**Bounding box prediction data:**
- - - -

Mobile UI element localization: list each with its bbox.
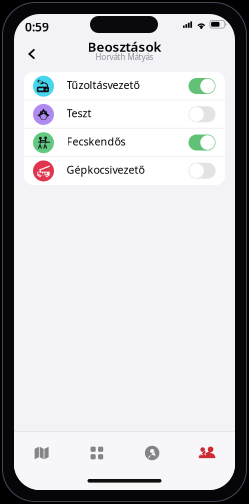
button[interactable]: Profile: [124, 437, 180, 469]
button[interactable]: Map: [14, 437, 69, 469]
button[interactable]: People: [180, 437, 235, 469]
staticText: Beosztások: [88, 38, 162, 55]
button[interactable]: Grid: [69, 437, 124, 469]
staticText: Tűzoltásvezető: [66, 78, 140, 92]
button[interactable]: Back: [18, 40, 46, 68]
button[interactable]: Fecskendős: [24, 128, 225, 157]
button[interactable]: Gépkocsivezető: [24, 157, 225, 185]
button[interactable]: Tűzoltásvezető: [24, 72, 225, 100]
staticText: Horváth Mátyás: [96, 52, 154, 62]
staticText: Gépkocsivezető: [66, 163, 144, 177]
button[interactable]: Teszt: [24, 100, 225, 128]
staticText: Teszt: [66, 106, 92, 120]
staticText: 0:59: [25, 19, 49, 35]
staticText: Fecskendős: [66, 134, 126, 148]
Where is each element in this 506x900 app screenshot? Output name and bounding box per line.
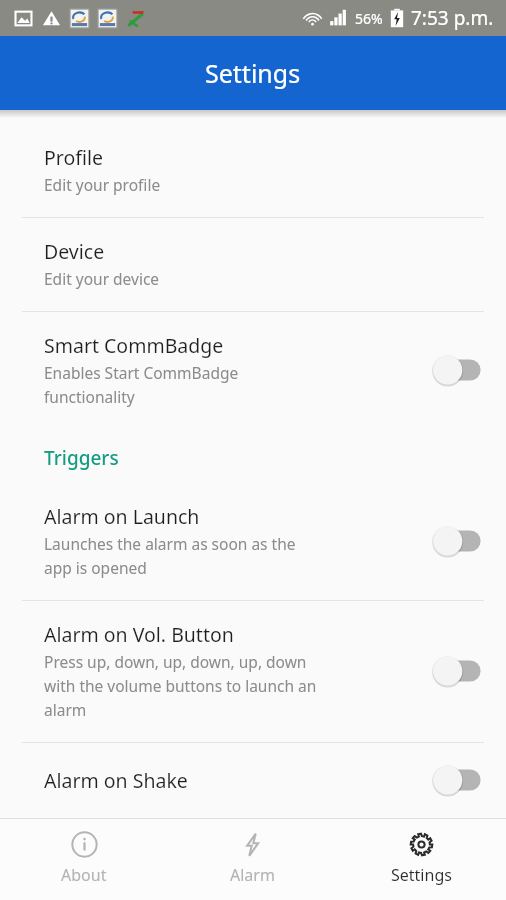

- - - -

**ASSIGNMENT:** Write the records out once more, exactly as they appear, with no pictures.

**TASK RESPONSE:**
Mobile UI element localization: list each with its bbox.
button[interactable]: Profile: [124, 437, 180, 469]
button[interactable]: Map: [14, 437, 69, 469]
button[interactable]: People: [180, 437, 235, 469]
staticText: Beosztások: [88, 38, 162, 55]
button[interactable]: Grid: [69, 437, 124, 469]
staticText: Tűzoltásvezető: [66, 78, 140, 92]
button[interactable]: Back: [18, 40, 46, 68]
button[interactable]: Fecskendős: [24, 128, 225, 157]
button[interactable]: Gépkocsivezető: [24, 157, 225, 185]
button[interactable]: Tűzoltásvezető: [24, 72, 225, 100]
staticText: Horváth Mátyás: [96, 52, 154, 62]
staticText: Gépkocsivezető: [66, 163, 144, 177]
button[interactable]: Teszt: [24, 100, 225, 128]
staticText: Teszt: [66, 106, 92, 120]
staticText: 0:59: [25, 19, 49, 35]
staticText: Fecskendős: [66, 134, 126, 148]
Where is each element in this 506x900 app screenshot? Output name and bounding box per line.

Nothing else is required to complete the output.